Le cadre national de prévention des risques nucléaires et radiologiques poursuit son renforcement. Réunis en séance plénière, les députés ont adopté quatre projets de loi destinés à élargir les mécanismes de protection des populations, de l’environnement et des activités économiques face aux incidents liés aux matières radioactives.
Les textes approuvés autorisent l’adhésion du pays à plusieurs conventions internationales élaborées sous l’égide de l’Agence internationale de l’énergie atomique (AIEA). Ils concernent la Convention sur la sûreté nucléaire de 1994, la Convention commune sur la sûreté de la gestion du combustible usé et des déchets radioactifs de 1997, ainsi que deux accords adoptés en 1986 relatifs à la notification rapide des accidents nucléaires et à l’assistance en cas d’urgence radiologique.

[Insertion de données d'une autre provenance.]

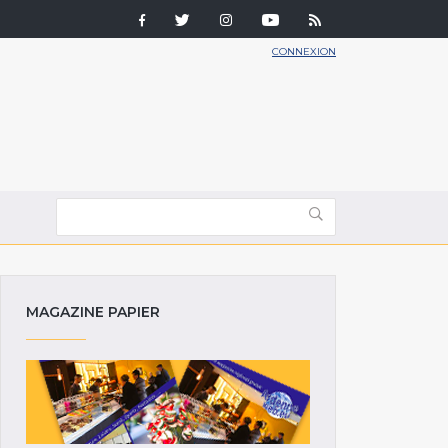
CONNEXION
MAGAZINE PAPIER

La séance s’est tenue sous la présidence de Professeur Komi Selom Klassou, président de l’Assemblée nationale, en présence de Robert Koffi Messan Eklo, ministre délégué chargé de l’Énergie. Nommé récemment à cette fonction dans le cadre de la nouvelle architecture gouvernementale, ce dernier pilote les dossiers liés au développement énergétique et à la modernisation du cadre réglementaire du secteur.

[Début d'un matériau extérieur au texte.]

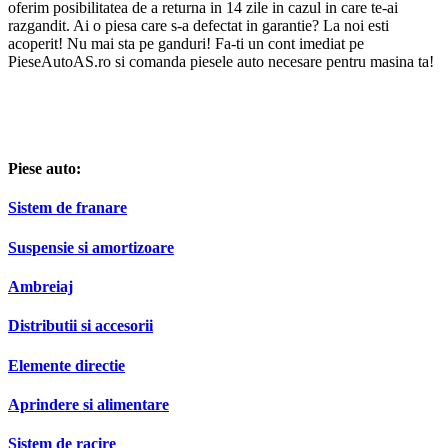
razgandit. Ai o piesa care s-a defectat in garantie? La noi esti
acoperit! Nu mai sta pe ganduri! Fa-ti un cont imediat pe
PieseAutoAS.ro si comanda piesele auto necesare pentru masina ta!
Piese auto:
Sistem de franare
Suspensie si amortizoare
Ambreiaj
Distributii si accesorii
Elemente directie
Aprindere si alimentare
Sistem de racire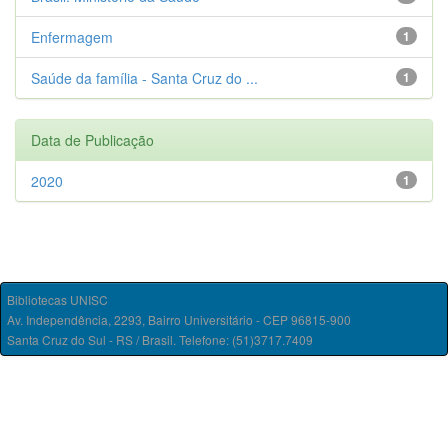
Enfermagem
1
Saúde da família - Santa Cruz do ...
1
Data de Publicação
2020
1
Bibliotecas UNISC
Av. Independência, 2293, Bairro Universitário - CEP 96815-900
Santa Cruz do Sul - RS / Brasil. Telefone: (51)3717.7409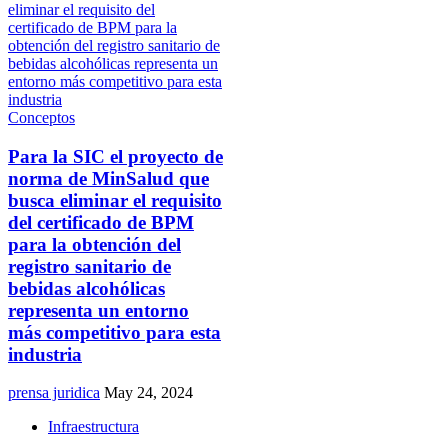
Conceptos
Para la SIC el proyecto de
norma de MinSalud que
busca eliminar el requisito
del certificado de BPM
para la obtención del
registro sanitario de
bebidas alcohólicas
representa un entorno
más competitivo para esta
industria
prensa juridica
May 24, 2024
Infraestructura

Au-delà de leur portée juridique, ces adhésions visent à renforcer les capacités nationales en matière de veille, de prévention et de réaction face aux risques radiologiques. Elles permettront également au pays d’accéder plus largement aux mécanismes internationaux d’échange d’informations, d’expertise technique et d’assistance en cas d’incident.
Bien que le Togo ne dispose pas de centrale nucléaire, les technologies nucléaires à usage pacifique sont présentes dans plusieurs secteurs. Elles interviennent notamment dans la médecine, la radiothérapie, l’agriculture, la recherche scientifique, le contrôle industriel et la gestion des ressources naturelles. Leur utilisation requiert des normes strictes de sécurité conformément aux recommandations de l’Agence internationale de l’énergie atomique (AIEA).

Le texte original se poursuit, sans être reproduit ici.